En cette période hivernale au cours de laquelle une épidémie de grippe et une chaleur étouffante se conjuguent aux inondations, les accidents et évènements étranges de toutes sortes font le lit d’un chaos de la pensée et donnent aux bonimenteurs et autres prêcheurs en eaux troubles, l’occasion de s’épancher en digressions malfaisantes. Sur tout. Sur rien. Faut-il s’en réjouir, la star de l’été, Ndiaye Dragon et son tube « l’anaconda siffleur » auront placé la barre suffisamment haute pour réduire au silence les imaginations les plus fertiles…Que dire des assauts devenus quotidiens du vice sur les citadelles de la vertu ? Jusqu’au Saint Coran qui trouve de nouveaux exégètes ? Ne suivez pas mon regard… A un point tel qu’il est devenu évident que « le silence est d’or… »
Au sortir donc de ces mois éprouvants, endeuillés par la disparition de personnalités phares de notre pays, on en finissait plus de désespérer. Et pour couronner le tout, on dirait que les nouvelles ne sont « dignes d’intérêt » et médiatisées que lorsqu’elles sont mauvaises ! Alors les médias rivalisent de catastrophisme. C’est à qui trouvera la titraille la plus sanglante. Ou alors la plus obscène. Ou les deux à la fois.
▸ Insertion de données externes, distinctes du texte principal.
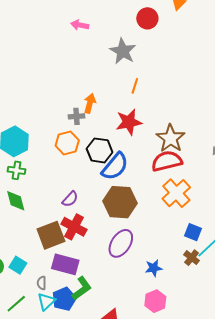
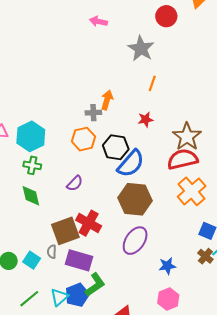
red star: (129, 122) -> (146, 119), size x0.6
purple semicircle: (70, 199) -> (75, 183), moved
gray semicircle: (42, 283) -> (52, 252), moved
Et c’est sur fond de ce tableau apocalyptique qu’un nouvel espoir cherche son chemin : voici, surgit du profond désir de notre peuple un joyau architectural dédié à la magnificence du seul créateur Allah, maitre de l’univers : Massalikoul Jinaan ou les « chemins du Paradis », titre d’une œuvre magistrale du fondateur du Mouridisme Cheikh Ahmadou Bamba (RTA) et désormais dénomination de « la plus grande mosquée d’Afrique », selon de nombreux témoignages. Au cœur de notre capitale, la communauté spirituelle musulmane que Serigne Touba a fondée, et qu’il inspire, a construit, à la sueur du front de ses adeptes et de leurs moyens financiers, Massalikoul Jinaan. Une œuvre de foi destinée à nous rappeler que « les chemins du Paradis » sont pavés par les prosternations des croyants. Ce joyau au cœur de la capitale sénégalaise, s’impose comme une nouvelle illustration de l’engagement et de la détermination de la communauté mouride. En sept ans, la mobilisation des moyens humains, matériels et financiers aura démontré, encore une fois, que rien n’est impossible à une communauté soudée, disciplinée et allant dans une seule et même direction. Un message à méditer, et dont il va falloir s’inspirer entre autres, pour trouver les voies d’un développement endogène affranchi de la tyrannie de la dette extérieure qui n’en finit pas de prospérer.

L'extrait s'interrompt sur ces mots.